A Langone spokesman and an NYSE spokesman, Ray Pellecchia, had no comment. A number of large Wall Street investment banks whose leaders sit on the exchange's board, also declined to comment.
Though some NYSE members and others suggested that Langone is getting back at the exchange and Goldman Sachs Group Inc. (Research), the investment bank that advised both sides of the NYSE-Archipelago deal, others said his bid might be viable.
CNBC reported that hedge fund manager Stanley Druckenmiller, a former strategist for George Soros who now runs Duquesne Capital Management, favored a bid by Langone, the chairman of investment firm Invemed Associates LLC.
A meeting was held at Druckenmiller's headquarters in Manhattan on Monday to discuss the plan, Newsweek reported. Former Credit Suisse First Boston CEO John Mack has been asked if he would like to run the NYSE, the magazine said.

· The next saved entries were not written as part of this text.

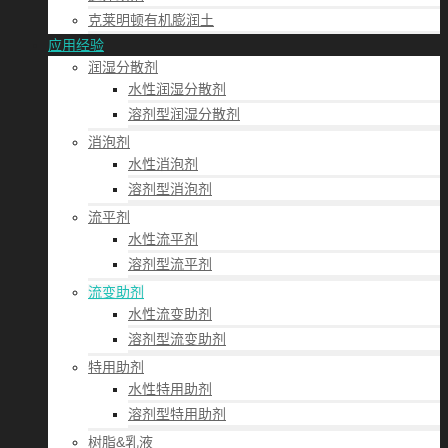
克莱明顿有机膨润土
应用经验
润湿分散剂
水性润湿分散剂
溶剂型润湿分散剂
消泡剂
水性消泡剂
溶剂型消泡剂
流平剂
水性流平剂
溶剂型流平剂
流变助剂
水性流变助剂
溶剂型流变助剂
特用助剂
水性特用助剂
溶剂型特用助剂
树脂&乳液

Langone quietly reached out to a number of Wall Street executives last week, asking them if they would be interested in a counter bid, The Wall Street Journal reported.

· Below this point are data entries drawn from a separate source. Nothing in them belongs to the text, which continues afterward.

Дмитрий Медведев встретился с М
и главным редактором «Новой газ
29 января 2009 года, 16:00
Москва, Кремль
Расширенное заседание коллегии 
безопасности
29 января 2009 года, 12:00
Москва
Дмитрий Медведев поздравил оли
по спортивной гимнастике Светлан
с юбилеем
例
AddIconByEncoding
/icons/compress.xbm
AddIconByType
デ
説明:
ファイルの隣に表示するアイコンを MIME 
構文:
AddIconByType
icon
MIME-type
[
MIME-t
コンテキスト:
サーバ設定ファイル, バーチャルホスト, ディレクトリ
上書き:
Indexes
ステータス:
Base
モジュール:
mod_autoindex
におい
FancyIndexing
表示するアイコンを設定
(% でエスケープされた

"It's always good to have a second bidder and a third bidder and a fourth bidder," said Bill Higgins, chairman of the Association of NYSE Equity Members, or its seatholders.
"If I found a Rembrandt in my attic, I wouldn't sell it at the curb, I would take it to Christies and ask them to auction it. We have a Rembrandt in the stock exchange and we should put it up for the public to know we are for sale," he said.

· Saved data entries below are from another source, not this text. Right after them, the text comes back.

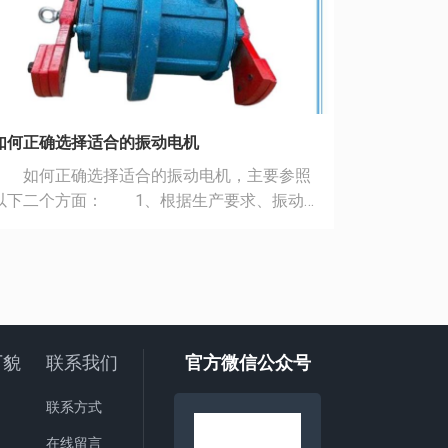
如何正确选择适合的振动电机
仓壁振动
如何正确选择适合的振动电机，主要参照
仓壁振动
以下二个方面： 1、根据生产要求、振动
在初次安
筛种类，确定需要的电机振次n(r/min)及双振幅
拱效果不
)。 1)六级振动电机(n=980r/min)，(S=8-
大家讲解
12mm)适用于多层振动筛、圆振筛、长距离输
安装时地
)四级振动电机(n=1460r/min)，(S=4-
装时由于
8mm)适用于轻型直线筛分机、给料机。 3)二
地脚上的
级振动电机(n=2870r/min)，(S=2-4mm)适用于
拧紧，之
厂貌
联系我们
官方微信公众号
高频振动筛、振实台、料仓防闭塞。 振动电机
紧固一次
的特点是转速越低，振幅越高，振动电机每转
整 仓壁
联系方式
一圈，物料在筛面被抛起一次，沿抛物线呈固
心块转动
在线留言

NYSE member Lester Dembitzer, who bought his seat in August for $1.3 million in anticipation of an IPO, said he was open to any kind of offer, though he had not heard from Langone.
But he doubted the sincerity of the offer, or that Langone has the wherewithal to make it succeed.
"Langone is unhappy. He is not pleased that Goldman Sachs, a competitor, came in there and accomplished the transaction. I don't really know what his motives are, but I'm sure part of it is anger," Dembitzer said.
A former seatholder said Langone was putting his interest before the exchange's, and he wondered if the bid was an attempt to rile Goldman Sachs Chairman and CEO Henry Paulson.
When the issue of Grasso's pay flared into a scandal in 2003, Langone stuck by the former NYSE CEO, while other directors, including Paulson, took the other side.
"I don't know if he really cares about what is going on or that he just wants to give aggravation to Paulson," said the person, who spoke on the condition of anonymity.
Langone's offer is likely to cause problems for the NYSE going forward, said Richard Moore, the state treasurer of North Carolina who sits on the exchange's executive board.
Moore said the NYSE enjoys benefits and special protections by Congress, which might question where the investor stands in a profit-driven institute that would now answer to shareholders.
The fact Goldman Sachs represented both sides, though legal, will be questioned, and the valuation put on the stock market also deserves a closer look, said Moore, whose role at the exchange is to examine trading issues.
"There are a lot of concerns and a lot of issues that must be dealt with before this is final," he said.
"This is partially payback for the way (Langone's) been treated," Moore said of the offer, which might hold merit. "If you're purely in a fiduciary position, don't you have to sell out to the best deal possible? Who's to say that Ken Langone's offer is not better than the one put on the table last week.